Activity:
Across the entries that follow, count the lines with the string "pour" and reply with that count alone.

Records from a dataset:
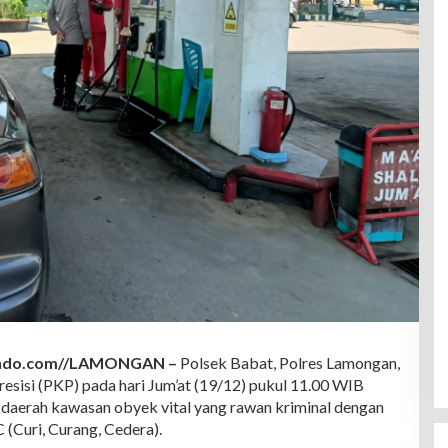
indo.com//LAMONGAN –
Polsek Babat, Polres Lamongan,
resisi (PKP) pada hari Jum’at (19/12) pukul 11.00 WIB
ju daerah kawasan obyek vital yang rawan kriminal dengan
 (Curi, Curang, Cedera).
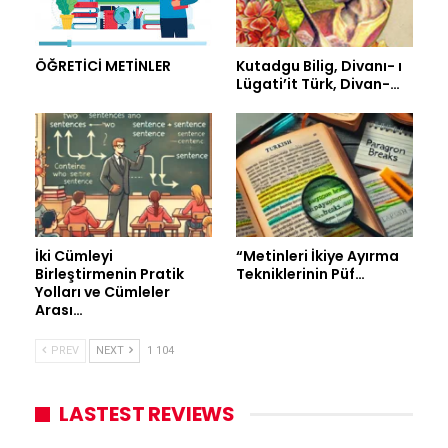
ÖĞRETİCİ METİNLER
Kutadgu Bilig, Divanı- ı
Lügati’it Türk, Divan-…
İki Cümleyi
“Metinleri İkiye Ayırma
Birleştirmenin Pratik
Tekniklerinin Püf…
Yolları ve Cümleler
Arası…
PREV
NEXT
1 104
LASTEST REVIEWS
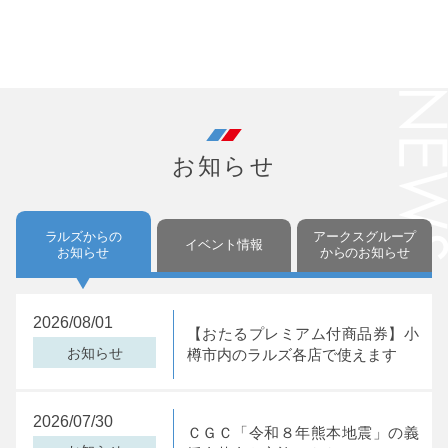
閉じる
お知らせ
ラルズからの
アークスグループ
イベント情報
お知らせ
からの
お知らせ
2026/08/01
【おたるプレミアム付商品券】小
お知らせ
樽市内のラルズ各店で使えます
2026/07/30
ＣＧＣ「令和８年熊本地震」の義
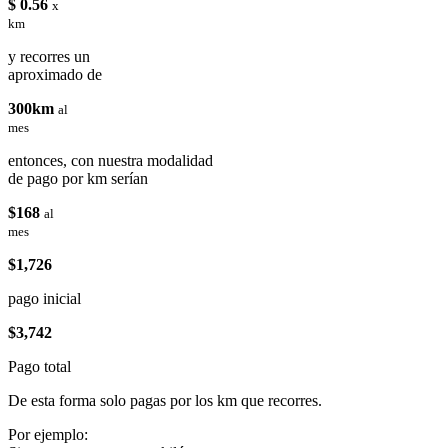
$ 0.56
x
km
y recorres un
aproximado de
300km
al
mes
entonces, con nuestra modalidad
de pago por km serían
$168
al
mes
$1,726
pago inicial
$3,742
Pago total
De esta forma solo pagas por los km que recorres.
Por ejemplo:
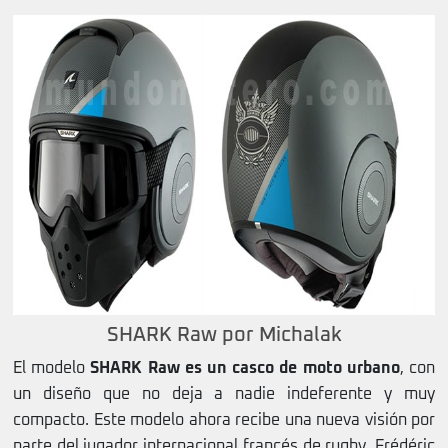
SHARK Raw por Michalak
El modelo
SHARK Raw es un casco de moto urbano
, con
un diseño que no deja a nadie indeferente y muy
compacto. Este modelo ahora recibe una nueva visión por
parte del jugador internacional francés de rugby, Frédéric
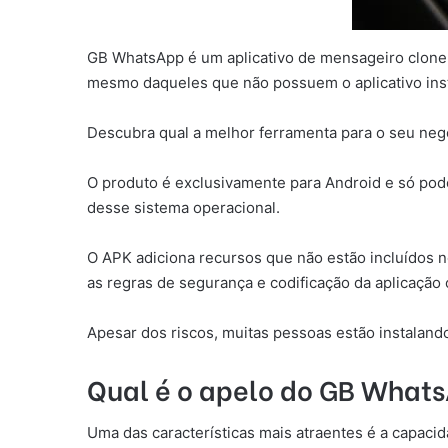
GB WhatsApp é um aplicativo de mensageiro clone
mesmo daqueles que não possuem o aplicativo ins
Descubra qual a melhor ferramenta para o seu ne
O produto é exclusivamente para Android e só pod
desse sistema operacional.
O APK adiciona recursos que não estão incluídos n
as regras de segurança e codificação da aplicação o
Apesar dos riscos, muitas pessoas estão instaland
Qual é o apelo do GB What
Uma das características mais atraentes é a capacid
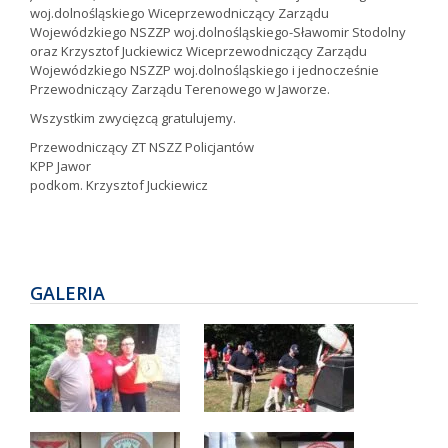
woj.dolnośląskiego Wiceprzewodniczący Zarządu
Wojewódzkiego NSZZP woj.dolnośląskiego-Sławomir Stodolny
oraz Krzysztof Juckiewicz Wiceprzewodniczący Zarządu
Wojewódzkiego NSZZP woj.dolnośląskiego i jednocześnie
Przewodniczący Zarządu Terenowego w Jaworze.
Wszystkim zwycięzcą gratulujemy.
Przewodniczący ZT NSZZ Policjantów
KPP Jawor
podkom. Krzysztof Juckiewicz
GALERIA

--

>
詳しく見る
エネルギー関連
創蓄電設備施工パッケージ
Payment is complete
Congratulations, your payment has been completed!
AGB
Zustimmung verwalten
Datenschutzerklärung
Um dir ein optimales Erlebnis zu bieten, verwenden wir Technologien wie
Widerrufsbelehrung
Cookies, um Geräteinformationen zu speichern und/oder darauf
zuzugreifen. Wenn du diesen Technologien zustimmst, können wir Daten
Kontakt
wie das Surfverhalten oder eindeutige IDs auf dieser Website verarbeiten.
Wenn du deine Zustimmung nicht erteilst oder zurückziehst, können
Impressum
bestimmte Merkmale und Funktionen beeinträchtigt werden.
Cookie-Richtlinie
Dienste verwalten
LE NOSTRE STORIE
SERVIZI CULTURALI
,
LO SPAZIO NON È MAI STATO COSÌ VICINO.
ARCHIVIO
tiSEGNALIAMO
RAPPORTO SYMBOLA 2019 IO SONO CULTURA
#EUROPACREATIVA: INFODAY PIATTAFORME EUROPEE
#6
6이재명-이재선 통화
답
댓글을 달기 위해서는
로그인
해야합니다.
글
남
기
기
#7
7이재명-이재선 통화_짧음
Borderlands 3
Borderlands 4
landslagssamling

---

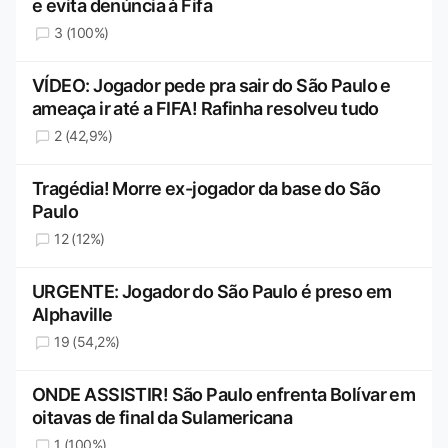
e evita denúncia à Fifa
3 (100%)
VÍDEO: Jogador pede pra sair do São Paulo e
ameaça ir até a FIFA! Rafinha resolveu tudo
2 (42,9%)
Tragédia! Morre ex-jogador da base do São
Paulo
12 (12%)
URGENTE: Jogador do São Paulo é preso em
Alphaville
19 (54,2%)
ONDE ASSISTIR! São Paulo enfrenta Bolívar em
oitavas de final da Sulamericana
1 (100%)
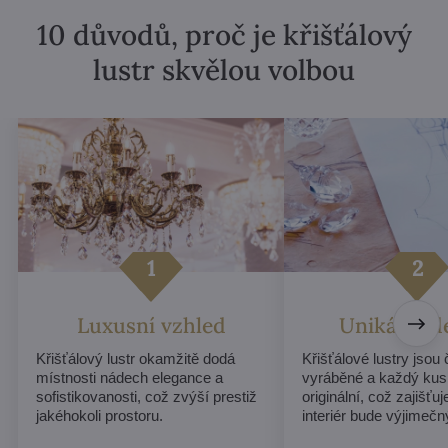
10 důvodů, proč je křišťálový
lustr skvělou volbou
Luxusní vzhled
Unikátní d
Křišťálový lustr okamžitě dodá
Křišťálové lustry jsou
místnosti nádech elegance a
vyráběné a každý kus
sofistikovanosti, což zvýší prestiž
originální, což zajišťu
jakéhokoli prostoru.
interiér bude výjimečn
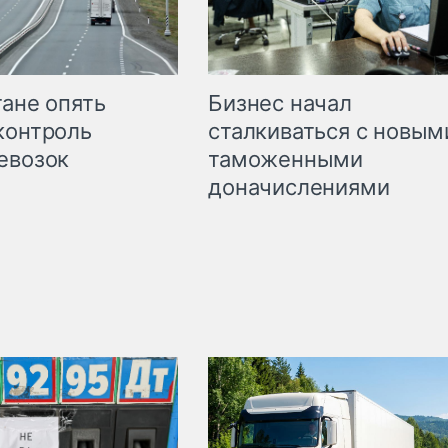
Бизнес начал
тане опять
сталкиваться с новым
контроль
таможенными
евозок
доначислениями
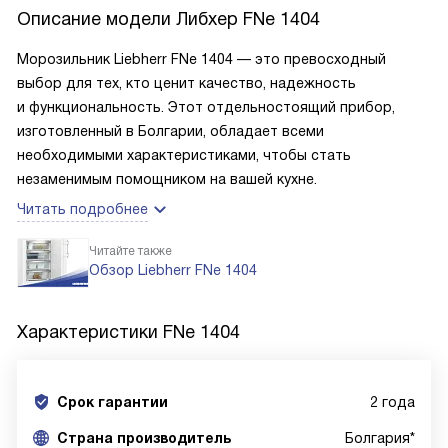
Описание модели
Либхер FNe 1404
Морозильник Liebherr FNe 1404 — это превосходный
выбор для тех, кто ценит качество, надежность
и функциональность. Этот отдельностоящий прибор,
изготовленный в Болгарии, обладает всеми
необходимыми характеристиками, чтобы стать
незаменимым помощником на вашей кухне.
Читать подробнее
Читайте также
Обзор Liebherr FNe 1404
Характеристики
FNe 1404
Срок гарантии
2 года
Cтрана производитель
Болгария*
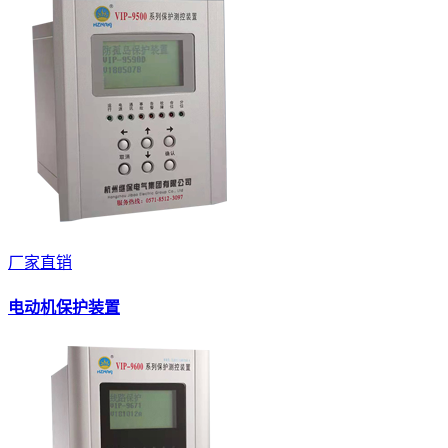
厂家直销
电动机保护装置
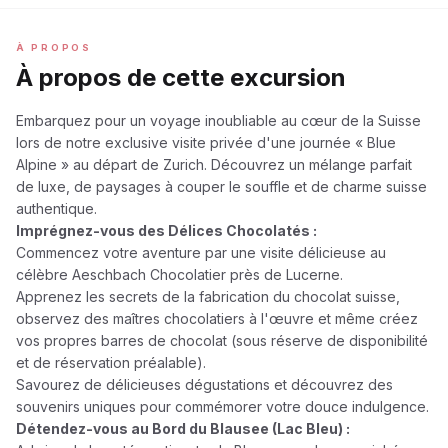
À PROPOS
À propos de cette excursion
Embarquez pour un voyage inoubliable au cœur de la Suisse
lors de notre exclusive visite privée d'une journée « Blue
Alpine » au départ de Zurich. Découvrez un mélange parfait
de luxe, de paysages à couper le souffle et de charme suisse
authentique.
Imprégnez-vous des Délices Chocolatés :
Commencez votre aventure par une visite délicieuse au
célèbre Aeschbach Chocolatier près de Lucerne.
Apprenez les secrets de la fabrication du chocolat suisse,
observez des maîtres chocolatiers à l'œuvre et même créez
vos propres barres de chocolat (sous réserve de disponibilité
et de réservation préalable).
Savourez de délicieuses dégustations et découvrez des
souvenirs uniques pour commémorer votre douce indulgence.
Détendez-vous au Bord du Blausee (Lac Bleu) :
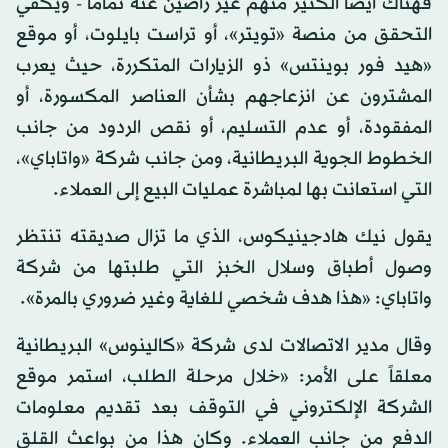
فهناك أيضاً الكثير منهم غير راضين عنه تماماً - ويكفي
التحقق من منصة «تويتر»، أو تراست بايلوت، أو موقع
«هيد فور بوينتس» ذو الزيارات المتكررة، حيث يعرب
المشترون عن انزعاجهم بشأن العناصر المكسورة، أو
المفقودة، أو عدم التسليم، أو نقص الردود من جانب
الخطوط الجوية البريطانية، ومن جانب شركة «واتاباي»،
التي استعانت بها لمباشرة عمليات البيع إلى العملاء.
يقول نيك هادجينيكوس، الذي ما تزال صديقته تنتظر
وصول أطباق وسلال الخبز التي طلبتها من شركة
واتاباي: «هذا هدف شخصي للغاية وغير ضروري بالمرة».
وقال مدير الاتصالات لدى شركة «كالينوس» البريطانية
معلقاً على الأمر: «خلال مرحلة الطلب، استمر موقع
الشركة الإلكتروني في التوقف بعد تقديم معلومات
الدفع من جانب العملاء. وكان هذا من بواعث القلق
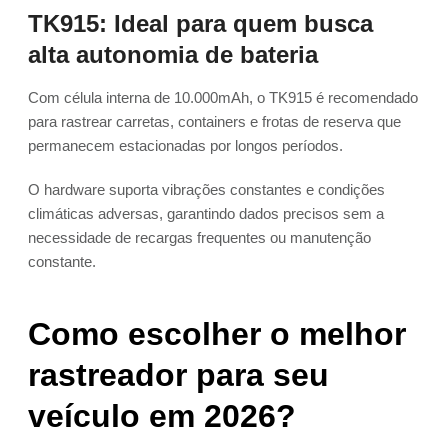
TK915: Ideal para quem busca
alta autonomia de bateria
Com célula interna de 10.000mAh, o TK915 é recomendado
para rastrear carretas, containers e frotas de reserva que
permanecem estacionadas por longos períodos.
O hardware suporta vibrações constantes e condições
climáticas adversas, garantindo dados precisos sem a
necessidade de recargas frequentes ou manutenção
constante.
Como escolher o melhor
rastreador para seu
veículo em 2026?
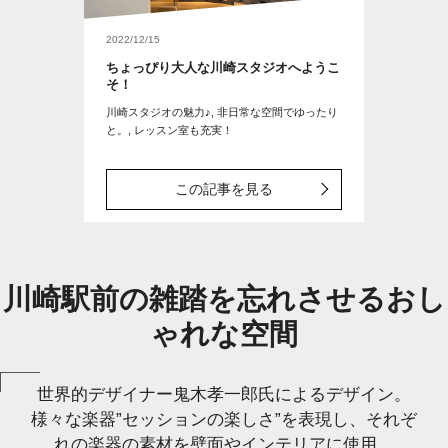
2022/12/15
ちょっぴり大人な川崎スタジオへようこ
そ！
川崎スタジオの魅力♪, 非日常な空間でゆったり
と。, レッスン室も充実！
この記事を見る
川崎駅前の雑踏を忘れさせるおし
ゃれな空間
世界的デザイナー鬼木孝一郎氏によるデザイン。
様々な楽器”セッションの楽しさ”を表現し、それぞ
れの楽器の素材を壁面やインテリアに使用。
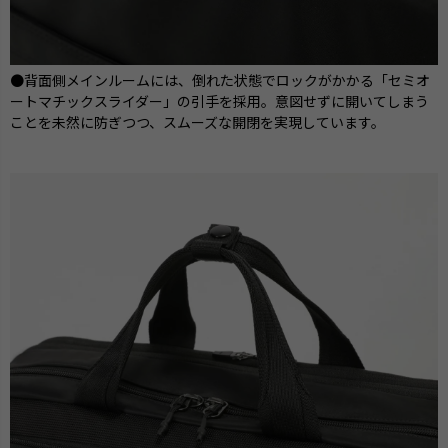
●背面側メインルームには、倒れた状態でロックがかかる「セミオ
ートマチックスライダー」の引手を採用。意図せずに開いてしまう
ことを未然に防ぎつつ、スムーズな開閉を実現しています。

Problem solution:
2